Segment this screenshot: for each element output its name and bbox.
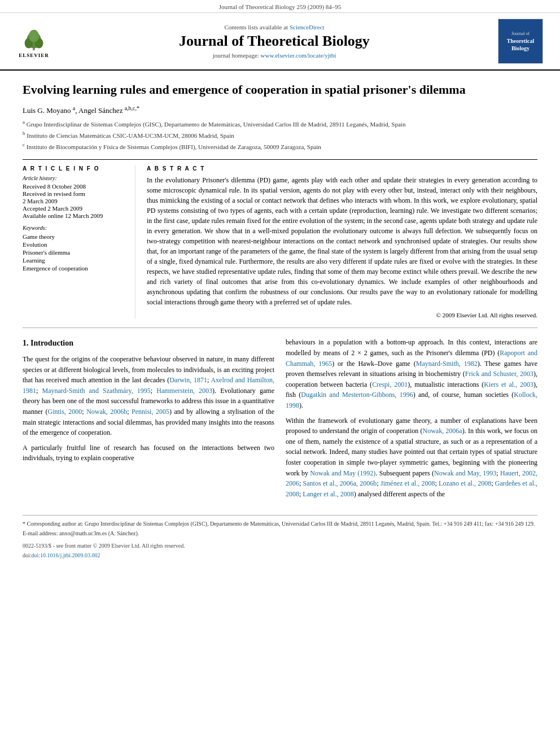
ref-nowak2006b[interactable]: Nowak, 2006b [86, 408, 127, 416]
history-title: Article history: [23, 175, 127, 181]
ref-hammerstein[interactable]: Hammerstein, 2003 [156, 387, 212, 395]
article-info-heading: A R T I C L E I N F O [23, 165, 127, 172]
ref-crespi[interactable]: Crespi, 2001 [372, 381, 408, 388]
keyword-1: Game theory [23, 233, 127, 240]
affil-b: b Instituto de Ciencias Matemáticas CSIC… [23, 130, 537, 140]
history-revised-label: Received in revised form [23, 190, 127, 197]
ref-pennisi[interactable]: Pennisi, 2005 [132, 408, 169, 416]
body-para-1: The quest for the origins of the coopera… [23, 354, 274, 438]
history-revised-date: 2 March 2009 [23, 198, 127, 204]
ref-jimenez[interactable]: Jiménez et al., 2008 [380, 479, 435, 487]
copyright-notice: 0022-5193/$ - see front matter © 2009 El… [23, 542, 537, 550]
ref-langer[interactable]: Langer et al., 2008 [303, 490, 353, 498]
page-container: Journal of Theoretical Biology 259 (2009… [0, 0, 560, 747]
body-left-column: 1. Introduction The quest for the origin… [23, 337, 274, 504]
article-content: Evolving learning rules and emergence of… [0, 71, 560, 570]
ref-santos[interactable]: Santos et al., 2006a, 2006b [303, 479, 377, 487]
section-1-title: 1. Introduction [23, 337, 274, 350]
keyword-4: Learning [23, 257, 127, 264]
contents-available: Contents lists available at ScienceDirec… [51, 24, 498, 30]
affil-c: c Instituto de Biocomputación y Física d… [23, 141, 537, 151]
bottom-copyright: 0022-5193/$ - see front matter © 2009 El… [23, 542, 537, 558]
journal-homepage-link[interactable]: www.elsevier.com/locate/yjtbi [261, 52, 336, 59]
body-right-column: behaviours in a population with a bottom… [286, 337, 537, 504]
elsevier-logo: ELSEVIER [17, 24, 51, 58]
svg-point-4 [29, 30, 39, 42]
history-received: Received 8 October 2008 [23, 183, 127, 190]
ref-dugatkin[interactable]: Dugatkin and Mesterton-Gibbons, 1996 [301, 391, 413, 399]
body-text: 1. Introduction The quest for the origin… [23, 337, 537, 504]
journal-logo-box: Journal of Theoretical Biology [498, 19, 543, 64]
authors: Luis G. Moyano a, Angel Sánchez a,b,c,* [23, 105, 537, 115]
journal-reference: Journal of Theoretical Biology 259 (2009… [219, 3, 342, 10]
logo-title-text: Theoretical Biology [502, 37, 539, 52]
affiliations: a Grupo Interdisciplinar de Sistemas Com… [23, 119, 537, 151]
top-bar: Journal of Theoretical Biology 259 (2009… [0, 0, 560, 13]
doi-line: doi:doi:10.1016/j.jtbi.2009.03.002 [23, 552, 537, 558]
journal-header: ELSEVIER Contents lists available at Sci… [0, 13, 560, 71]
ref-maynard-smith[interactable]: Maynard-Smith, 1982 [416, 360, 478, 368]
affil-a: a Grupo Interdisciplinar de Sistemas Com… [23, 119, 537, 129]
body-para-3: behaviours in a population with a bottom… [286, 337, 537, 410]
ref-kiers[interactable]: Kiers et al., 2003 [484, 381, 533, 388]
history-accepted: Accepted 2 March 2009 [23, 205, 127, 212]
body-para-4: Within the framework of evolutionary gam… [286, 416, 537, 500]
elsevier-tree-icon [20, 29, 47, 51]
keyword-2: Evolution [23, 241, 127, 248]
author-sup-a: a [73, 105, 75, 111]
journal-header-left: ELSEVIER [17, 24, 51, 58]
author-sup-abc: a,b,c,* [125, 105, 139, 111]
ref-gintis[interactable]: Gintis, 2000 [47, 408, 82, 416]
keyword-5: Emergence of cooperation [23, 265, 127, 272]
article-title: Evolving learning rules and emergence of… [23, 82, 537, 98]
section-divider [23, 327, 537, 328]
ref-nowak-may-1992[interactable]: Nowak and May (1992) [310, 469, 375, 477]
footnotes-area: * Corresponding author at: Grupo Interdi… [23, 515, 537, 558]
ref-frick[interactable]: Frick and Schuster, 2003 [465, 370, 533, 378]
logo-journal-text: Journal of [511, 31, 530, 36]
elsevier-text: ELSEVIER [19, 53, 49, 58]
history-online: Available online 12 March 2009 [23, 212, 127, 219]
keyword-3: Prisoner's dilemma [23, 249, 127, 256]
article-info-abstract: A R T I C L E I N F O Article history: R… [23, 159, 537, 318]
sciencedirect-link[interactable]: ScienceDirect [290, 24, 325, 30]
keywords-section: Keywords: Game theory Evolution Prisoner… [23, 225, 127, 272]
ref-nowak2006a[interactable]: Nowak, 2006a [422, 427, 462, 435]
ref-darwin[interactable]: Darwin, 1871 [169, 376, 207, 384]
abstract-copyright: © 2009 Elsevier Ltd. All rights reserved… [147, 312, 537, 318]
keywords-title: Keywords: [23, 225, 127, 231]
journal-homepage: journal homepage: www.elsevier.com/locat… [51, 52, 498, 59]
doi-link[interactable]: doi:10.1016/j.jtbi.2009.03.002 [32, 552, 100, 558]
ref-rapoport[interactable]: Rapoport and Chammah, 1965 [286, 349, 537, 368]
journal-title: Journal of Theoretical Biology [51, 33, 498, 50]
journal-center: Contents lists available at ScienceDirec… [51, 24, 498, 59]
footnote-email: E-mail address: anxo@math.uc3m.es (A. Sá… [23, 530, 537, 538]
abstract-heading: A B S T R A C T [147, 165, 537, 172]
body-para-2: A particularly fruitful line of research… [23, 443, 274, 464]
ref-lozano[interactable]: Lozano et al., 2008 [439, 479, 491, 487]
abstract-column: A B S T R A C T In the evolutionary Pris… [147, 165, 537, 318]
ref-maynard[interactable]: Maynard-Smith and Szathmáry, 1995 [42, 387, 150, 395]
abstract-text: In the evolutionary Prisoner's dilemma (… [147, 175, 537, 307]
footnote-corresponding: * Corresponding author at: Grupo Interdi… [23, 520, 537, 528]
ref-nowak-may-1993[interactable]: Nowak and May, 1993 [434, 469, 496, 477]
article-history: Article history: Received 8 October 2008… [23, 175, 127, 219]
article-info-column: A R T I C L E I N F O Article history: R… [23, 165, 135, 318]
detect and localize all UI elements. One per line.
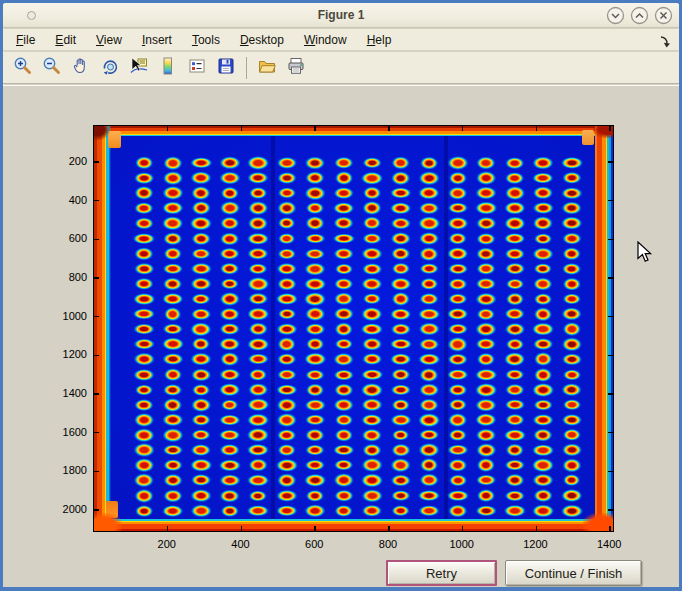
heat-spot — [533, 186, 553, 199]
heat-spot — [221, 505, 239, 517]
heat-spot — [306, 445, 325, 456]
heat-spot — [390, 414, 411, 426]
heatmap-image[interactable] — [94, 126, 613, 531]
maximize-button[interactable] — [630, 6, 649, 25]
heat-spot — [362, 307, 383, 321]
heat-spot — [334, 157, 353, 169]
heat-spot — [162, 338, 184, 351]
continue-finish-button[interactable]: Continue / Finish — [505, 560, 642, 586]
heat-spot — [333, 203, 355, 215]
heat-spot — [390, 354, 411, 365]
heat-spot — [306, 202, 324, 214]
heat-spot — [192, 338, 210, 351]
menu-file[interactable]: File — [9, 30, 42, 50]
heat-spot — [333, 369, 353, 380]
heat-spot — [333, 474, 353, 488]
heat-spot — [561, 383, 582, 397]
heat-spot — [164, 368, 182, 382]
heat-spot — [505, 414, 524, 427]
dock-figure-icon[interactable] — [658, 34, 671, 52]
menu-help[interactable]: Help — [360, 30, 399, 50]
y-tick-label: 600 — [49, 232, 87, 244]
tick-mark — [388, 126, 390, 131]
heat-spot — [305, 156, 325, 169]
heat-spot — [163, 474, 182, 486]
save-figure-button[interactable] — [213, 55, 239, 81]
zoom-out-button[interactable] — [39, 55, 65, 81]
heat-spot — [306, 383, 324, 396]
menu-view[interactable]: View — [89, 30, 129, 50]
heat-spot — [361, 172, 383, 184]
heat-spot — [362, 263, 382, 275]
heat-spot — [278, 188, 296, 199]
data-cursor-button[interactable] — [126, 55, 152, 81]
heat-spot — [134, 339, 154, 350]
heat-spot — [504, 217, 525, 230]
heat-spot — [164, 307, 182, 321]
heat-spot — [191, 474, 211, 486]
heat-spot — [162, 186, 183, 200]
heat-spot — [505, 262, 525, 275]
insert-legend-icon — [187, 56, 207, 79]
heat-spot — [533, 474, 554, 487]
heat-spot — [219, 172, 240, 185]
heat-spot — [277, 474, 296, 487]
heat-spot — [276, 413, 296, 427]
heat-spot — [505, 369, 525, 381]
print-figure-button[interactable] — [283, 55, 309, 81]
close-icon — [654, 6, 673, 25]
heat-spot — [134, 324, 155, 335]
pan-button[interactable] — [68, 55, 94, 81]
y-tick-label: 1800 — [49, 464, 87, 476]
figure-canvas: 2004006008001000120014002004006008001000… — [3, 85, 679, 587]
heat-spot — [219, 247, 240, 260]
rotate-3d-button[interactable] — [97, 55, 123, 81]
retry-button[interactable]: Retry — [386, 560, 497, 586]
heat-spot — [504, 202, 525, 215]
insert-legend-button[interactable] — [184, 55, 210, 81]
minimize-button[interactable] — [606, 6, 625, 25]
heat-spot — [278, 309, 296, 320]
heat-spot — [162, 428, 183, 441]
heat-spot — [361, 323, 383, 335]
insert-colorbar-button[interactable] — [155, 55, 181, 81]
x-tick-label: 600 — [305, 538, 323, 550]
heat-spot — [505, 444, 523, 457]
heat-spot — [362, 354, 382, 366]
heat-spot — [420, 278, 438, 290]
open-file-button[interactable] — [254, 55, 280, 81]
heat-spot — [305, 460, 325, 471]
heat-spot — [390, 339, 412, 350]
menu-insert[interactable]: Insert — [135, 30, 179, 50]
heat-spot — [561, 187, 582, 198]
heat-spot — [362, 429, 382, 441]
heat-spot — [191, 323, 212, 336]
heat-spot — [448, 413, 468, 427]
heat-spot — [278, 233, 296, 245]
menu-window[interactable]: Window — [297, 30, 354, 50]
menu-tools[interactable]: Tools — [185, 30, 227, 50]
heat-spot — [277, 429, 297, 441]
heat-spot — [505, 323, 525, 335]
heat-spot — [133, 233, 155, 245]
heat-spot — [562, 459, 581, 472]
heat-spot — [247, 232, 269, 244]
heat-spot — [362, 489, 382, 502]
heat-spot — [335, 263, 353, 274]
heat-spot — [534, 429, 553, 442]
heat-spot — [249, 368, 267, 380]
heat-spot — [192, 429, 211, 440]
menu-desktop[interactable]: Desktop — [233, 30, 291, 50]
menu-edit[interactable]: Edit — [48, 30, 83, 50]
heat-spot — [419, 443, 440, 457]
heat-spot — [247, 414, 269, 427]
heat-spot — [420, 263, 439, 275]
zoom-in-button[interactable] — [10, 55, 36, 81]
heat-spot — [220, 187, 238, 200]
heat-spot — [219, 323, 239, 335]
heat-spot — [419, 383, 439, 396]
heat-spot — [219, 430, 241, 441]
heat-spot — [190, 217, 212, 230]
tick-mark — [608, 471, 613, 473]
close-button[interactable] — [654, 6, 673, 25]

=====

▶ [Description of the task] Track down every line of the material containing the string "info", and copy it.

▶ [Answer]
article-info-heading: A R T I C L E I N F O [23, 165, 127, 172]
article-info-abstract: A R T I C L E I N F O Article history: R… [23, 159, 537, 318]
article-info-column: A R T I C L E I N F O Article history: R… [23, 165, 135, 318]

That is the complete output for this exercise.